BS Ekonomi Bağımsız Medyasını Destekleyin
Eğer abone iseniz giriş yapınız.
Bir fotovoltaik hücre aslında çok basit bir şeydir: tipik olarak her kenarı 182 milimetre olan kare biçiminde, yaklaşık beşte bir milimetre kalınlığında bir silikon parçası; ön yüzünde ince teller, arka yüzünde bir elektrik kontağı vardır. Üzerine ışık düştüğünde, silikon üzerinde bir elektrik potansiyeli—bir voltaj—oluşur: bu yüzden adı “fotovoltaik” ya da PV’dir. Ön ve arka yüz arasında bir devre kurulduğunda, doğrudan güneş ışığında bu potansiyel yaklaşık yedi watt elektrik gücü sağlayabilir.

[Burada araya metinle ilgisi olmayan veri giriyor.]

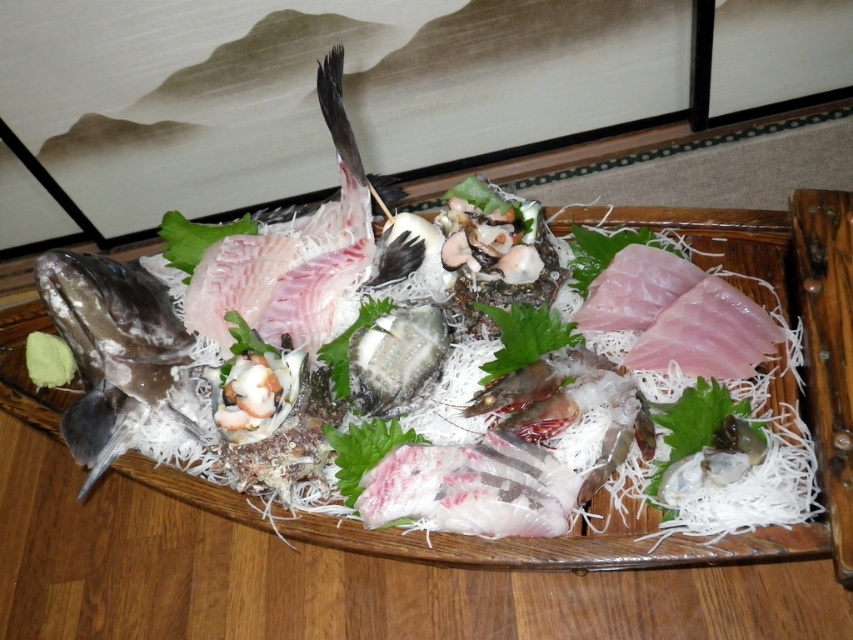 You are a food critic examining the sashimi platter. You notice a point at coordinates (587, 541). What type of food item is located at this point?

The point at (587, 541) has pinkish white fish at center.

Bu yıl dünya, büyük çoğunluğu Çin’de olmak üzere yaklaşık 70 milyar güneş hücresi üretecek ve bunları cam tabakaların arasına yerleştirerek sanayinin “modül” dediği, çoğu insanın ise “panel” dediği ürünleri oluşturacak. Çoğu konut çatılarında kullanılan paneller 60 ila 72 hücreden oluşurken, ticari tesisler için üretilenlerde daha fazlası bulunuyor. Bu paneller aile evlerine, yerel elektrik kooperatiflerine, özel endüstriyel tesislere ve büyük elektrik şebekelerine güç sağlayacak; çatılarda fark edilmeyecek şekilde, köy okullarının yanında sempatik bir görüntüyle, el değmemiş çöllerde tartışmalı biçimde, apartman balkonlarında sıradan bir şekilde ve akla gelebilecek hemen her ortamda yer alacak.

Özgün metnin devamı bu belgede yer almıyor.